“The path to finding your real voice is just one click away!”
“Find your true voice in just two days!”
“Seven steps to finding your authentic voice…”
Can we please stop now?
Despite what popular culture tells you, you’re not going to complete a survey, take a BuzzFeed quiz, or watch a series of 3-minute videos and then, suddenly, “find your voice.”
It’s just not going to happen, and it’s time to get real about what it takes to find your authentic voice.
What gurus, trainers, YouTubers, and BuzzFeed quiz developers don’t tell you is that finding your voice takes a boatload of hard work, consistent practice, and a healthy dose of the F-word.
Failure.
Those headlines that get you to click, watch, or buy the “perfect solution” are designed to lead you to what seems like an easy solution. The problem is there isn’t an easy solution that is a substitute for consistency, hard work, and, yes, failure.
As it turns out, “hard, super hard” and “will require a great deal of effort on your part” aren’t headlines that lead to clicks.
Finding your voice requires a consistent choice to work hard. To practice.
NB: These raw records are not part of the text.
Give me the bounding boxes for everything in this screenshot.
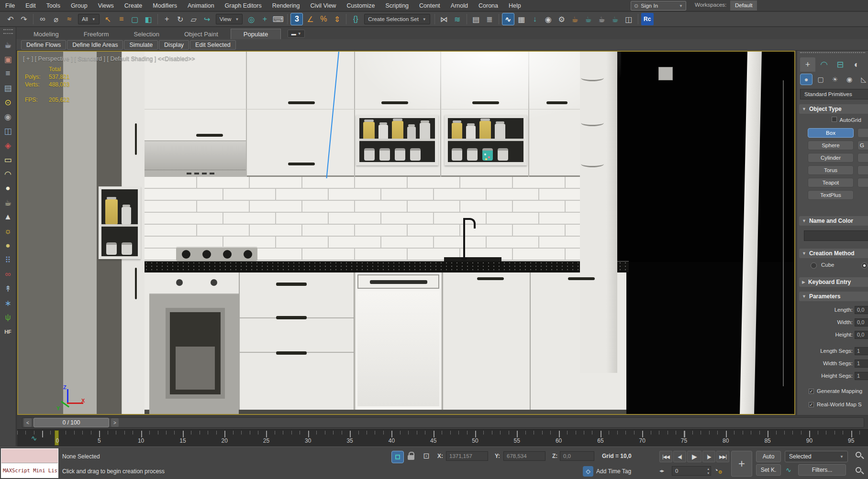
material-editor-icon[interactable]: ◉: [542, 13, 555, 25]
render-production-icon[interactable]: ☕: [569, 13, 581, 25]
listener-output[interactable]: [1, 449, 58, 463]
film-camera-icon[interactable]: ◉: [1, 109, 15, 124]
menu-group[interactable]: Group: [66, 0, 93, 11]
menu-animation[interactable]: Animation: [182, 0, 220, 11]
frame-stepper[interactable]: ◂▸: [659, 468, 664, 473]
menu-graph-editors[interactable]: Graph Editors: [220, 0, 267, 11]
category-shapes[interactable]: ▢: [814, 74, 827, 85]
select-and-move-icon[interactable]: +: [161, 13, 173, 25]
category-lights[interactable]: ☀: [829, 74, 841, 85]
menu-file[interactable]: File: [0, 0, 20, 11]
render-frame-window-icon[interactable]: ↓: [529, 13, 541, 25]
z-field[interactable]: 0,0: [560, 451, 594, 461]
object-name-field[interactable]: [804, 230, 868, 241]
cone-icon[interactable]: ▲: [1, 210, 15, 224]
param-field-length-segs[interactable]: 1: [855, 347, 868, 355]
tool-display[interactable]: Display: [159, 40, 189, 50]
primitive-textplus-button[interactable]: TextPlus: [808, 190, 854, 200]
checkbox-checked[interactable]: ✓: [809, 402, 814, 407]
create-selection-set-dropdown[interactable]: Create Selection Set▼: [364, 14, 430, 24]
previous-frame-arrow[interactable]: <: [24, 418, 32, 427]
curve-editor-icon[interactable]: ∿: [502, 13, 514, 25]
mirror-icon[interactable]: ⋈: [438, 13, 450, 25]
window-crossing-icon[interactable]: ◧: [142, 13, 155, 25]
reference-coordinate-system-dropdown[interactable]: View▼: [216, 14, 243, 24]
wire-teapot-icon[interactable]: ☕: [1, 196, 15, 210]
select-and-manipulate-icon[interactable]: +: [258, 13, 271, 25]
transform-type-in-icon[interactable]: ⊡: [423, 451, 429, 460]
keyboard-shortcut-override-icon[interactable]: ⌨: [272, 13, 284, 25]
array-icon[interactable]: ⠿: [1, 253, 15, 267]
track-bar[interactable]: ∿ 05101520253035404550556065707580859095: [17, 429, 868, 446]
percent-snap-icon[interactable]: %: [317, 13, 330, 25]
workspace-dropdown[interactable]: Default: [730, 0, 757, 11]
menu-content[interactable]: Content: [414, 0, 445, 11]
menu-create[interactable]: Create: [119, 0, 148, 11]
primitive-torus-button[interactable]: Torus: [808, 165, 854, 175]
list-dialog-icon[interactable]: ≡: [1, 66, 15, 81]
previous-frame-button[interactable]: ◀|: [673, 451, 686, 462]
tool-define-idle-areas[interactable]: Define Idle Areas: [67, 40, 123, 50]
viewport-canvas[interactable]: Z X Y [ + ] [ Perspective ] [ Standard ]…: [17, 51, 795, 415]
set-key-button[interactable]: Set K.: [756, 464, 781, 476]
param-field-height[interactable]: 0,0: [855, 331, 868, 339]
dome-light-icon[interactable]: ◠: [1, 167, 15, 181]
select-and-place-icon[interactable]: ↪: [201, 13, 213, 25]
molecule-icon[interactable]: ∞: [1, 267, 15, 282]
robot-camera-icon[interactable]: ◈: [1, 138, 15, 152]
sphere-light-icon[interactable]: ●: [1, 181, 15, 196]
auto-key-button[interactable]: Auto: [756, 451, 781, 462]
isolate-selection-toggle[interactable]: [391, 451, 404, 463]
tab-freeform[interactable]: Freeform: [71, 29, 122, 39]
grass-icon[interactable]: ψ: [1, 310, 15, 325]
tab-populate[interactable]: Populate: [231, 29, 281, 39]
menu-corona[interactable]: Corona: [473, 0, 503, 11]
rendered-frame-icon[interactable]: ▣: [1, 52, 15, 66]
camera-monitor-icon[interactable]: ◫: [1, 124, 15, 138]
autogrid-row[interactable]: AutoGrid: [797, 117, 868, 123]
menu-tools[interactable]: Tools: [41, 0, 66, 11]
redo-icon[interactable]: ↷: [18, 13, 30, 25]
menu-edit[interactable]: Edit: [20, 0, 41, 11]
param-field-length[interactable]: 0,0: [855, 306, 868, 314]
category-dropdown[interactable]: Standard Primitives: [800, 89, 868, 99]
key-filters-icon[interactable]: ∿: [786, 466, 791, 474]
align-icon[interactable]: ≋: [451, 13, 464, 25]
param-field-height-segs[interactable]: 1: [855, 372, 868, 380]
menu-rendering[interactable]: Rendering: [267, 0, 305, 11]
bind-to-space-warp-icon[interactable]: ≈: [63, 13, 76, 25]
tab-modify[interactable]: ◠: [816, 57, 832, 72]
menu-views[interactable]: Views: [93, 0, 119, 11]
tab-create[interactable]: +: [800, 57, 815, 72]
category-geometry[interactable]: ●: [800, 74, 812, 85]
primitive-partial-button[interactable]: G: [857, 141, 868, 150]
select-by-name-icon[interactable]: ≡: [115, 13, 128, 25]
select-object-icon[interactable]: ↖: [102, 13, 114, 25]
menu-customize[interactable]: Customize: [341, 0, 380, 11]
zoom-region-icon[interactable]: [856, 467, 861, 473]
toggle-layer-explorer-icon[interactable]: ≣: [483, 13, 496, 25]
tool-edit-selected[interactable]: Edit Selected: [190, 40, 236, 50]
zoom-icon[interactable]: [856, 452, 861, 457]
param-field-width-segs[interactable]: 1: [855, 359, 868, 368]
render-setup-icon[interactable]: ⚙: [556, 13, 568, 25]
light-lister-icon[interactable]: ⊙: [1, 95, 15, 109]
tab-modeling[interactable]: Modeling: [21, 29, 71, 39]
rectangular-selection-region-icon[interactable]: ▢: [129, 13, 141, 25]
render-flyout-icon[interactable]: ☕: [609, 13, 622, 25]
selection-lock-icon[interactable]: [408, 455, 414, 460]
checkbox-checked[interactable]: ✓: [809, 389, 814, 394]
toggle-scene-explorer-icon[interactable]: ▤: [470, 13, 482, 25]
rollout-keyboard-entry[interactable]: ▶ Keyboard Entry: [799, 277, 868, 287]
add-time-tag-label[interactable]: Add Time Tag: [596, 468, 631, 475]
radio-box[interactable]: [861, 262, 868, 269]
menu-scripting[interactable]: Scripting: [380, 0, 414, 11]
teapot-window-icon[interactable]: ☕: [1, 38, 15, 52]
select-and-rotate-icon[interactable]: ↻: [174, 13, 187, 25]
rollout-parameters[interactable]: ▼ Parameters: [799, 292, 868, 301]
maxscript-mini-listener[interactable]: MAXScript Mini Listen: [1, 448, 58, 478]
filters-button[interactable]: Filters...: [798, 464, 846, 476]
select-and-link-icon[interactable]: ∞: [36, 13, 49, 25]
play-button[interactable]: ▶: [687, 451, 701, 462]
rollout-name-color[interactable]: ▼ Name and Color: [799, 216, 868, 226]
And to fail a time or two, all while learning from your failure.
The people you admire most, those who have a clear voice, have spent years working to achieve what you envy.
They’ve written (and rewritten) thousands of pages of information.
They’ve spoken (and misspoken) more times than they care to admit and, yes, they have failed, failed again, then failed again but then…each time, gotten back up to try again.
For the folks who have told me they aspire to be the next Brené Brown, keep this in mind: Brené began her research on vulnerability in 2002. Her first TED talk on this topic—the one that launched her into the public eye—didn’t happen until 2010!
She’s been at this a long, long time and didn’t find her voice through an internet link but through consistent practice and hard work.
I don’t know about you, but I am tired of posts, articles, and videos that promise immediate success without the hard work that always goes with success.
The truth is if you want to find your voice, you’re going to have to do the work.
Consistently, accepting failure, and finding success along the way.